Robin Freeman

In, perhaps, 2015, I attended a lecture by Grey Brechin which inspired me to put together a string of my experiences which illustrated the profound effect the New Deal has had on my life and how it had been largely and starkly invisible to me and unconnected for some 60 years.

In 1959 our family migrated to California by car along route 66. As a young teen, I visited the Taos Pueblo, stayed in a log cabin motel in the Grand Canyon National Park, and stopped at Tuolomne Meadows in Yosemite. Later I studied the Arts and Crafts Architects, worked in Yosemite Park, moved to Berkeley, took photography from FSA/WPA photographer John Collier Jr. I worked on a adobe walled hippie dome outside Taos, where I met John Collier, the photographer’s anthropologist father who, as Commissioner of Indian Affairs under FDR, was instrumental in reducing the government’s destruction of Native cultures. My wedding was in the Brazil Room in Tilden Park.

With the Merritt College Environmental Program and the David R. Brower, Ronald V. Dellums Institute for Sustainable Policy Studies and colleague, David Ralston, we developed the WPA inspired Green Works Development project which has led to the current San Leandro (Lisjan) Creek Greenway Trail in East Oakland funded by the California Natural Resources Agency. With some characteristic administrative difficulty, we have secured the opportunity for local artists and artisans to create culturally relevant furnishings and signs along the trail, again inspired by the largely unrecognized legacy of the WPA.

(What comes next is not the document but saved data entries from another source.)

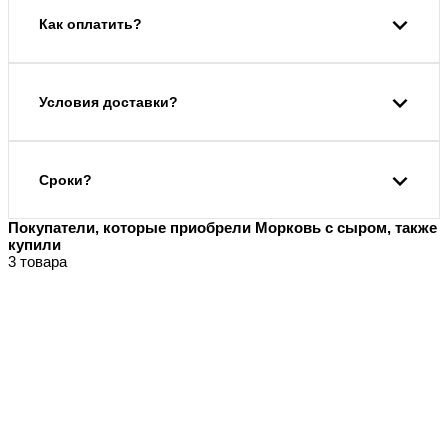
Как оплатить?
Условия доставки?
Сроки?
Покупатели, которые приобрели Морковь с сыром, также
купили
3 товара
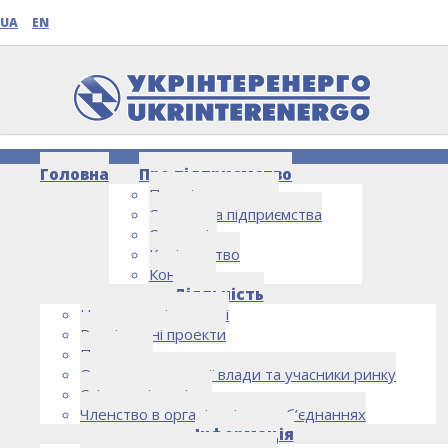
UA
EN
Головна
Про підприємство
Про підприємство
Структура підприємства
Стратегія
Керівництво
Контакти
НОВИНИ
Діяльність
Напрямки діяльності
Реалізовані проекти
Партнери
Органи державної влади та учасники ринку
Спільна діяльність
Членство в організаціях та об’єднаннях
Інформація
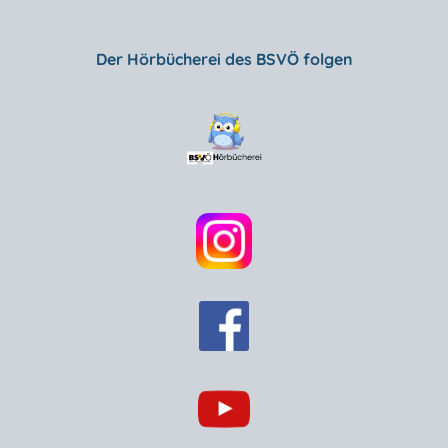
Der Hörbücherei des BSVÖ folgen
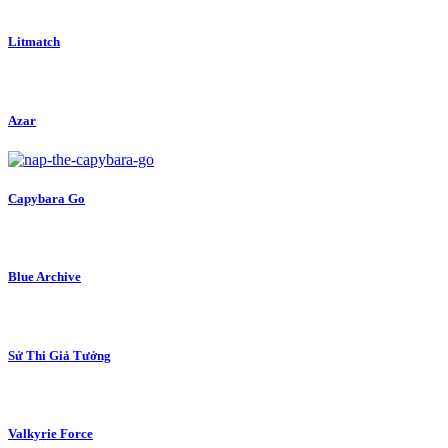
Litmatch
Azar
Capybara Go
Blue Archive
Sử Thi Giả Tưởng
Valkyrie Force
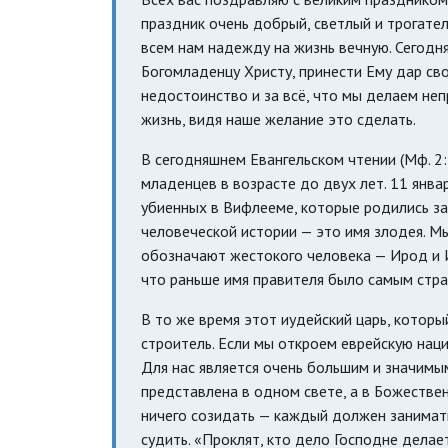
праздник очень добрый, светлый и трогател
всем нам надежду на жизнь вечную. Сегодн
Богомладенцу Христу, принести Ему дар св
недостоинство и за всё, что мы делаем не
жизнь, видя наше желание это сделать.
В сегодняшнем Евангельском чтении (Мф. 2:
младенцев в возрасте до двух лет. 11 янва
убиенных в Вифлееме, которые родились за
человеческой истории — это имя злодея. М
обозначают жестокого человека — Ирод и И
что раньше имя правителя было самым стр
В то же время этот иудейский царь, которы
строитель. Если мы откроем еврейскую нац
Для нас является очень большим и значимы
представлена в одном свете, а в Божествен
ничего созидать — каждый должен занимать
судить. «Проклят, кто дело Господне делае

One comment on “Robin Freeman

  1. My colleague, Steve Rauh, who interviewed Paul Taylor in Berkeley, reminded me that we interviewed Pare Lorenz, the father of documentary film. Lorenz produced the WPA films “The Plow That Broke The Plains” and “The River”. The interviews were for the Sierra Club “Yodeler” of which Steve Rauh was the editor. I am hoping Steve will write about his interview of Paul Taylor about the United Exchange Association (UXA) predecessor to the WPA. Taylor was also WPA photographer Dorthea Lang’s husband.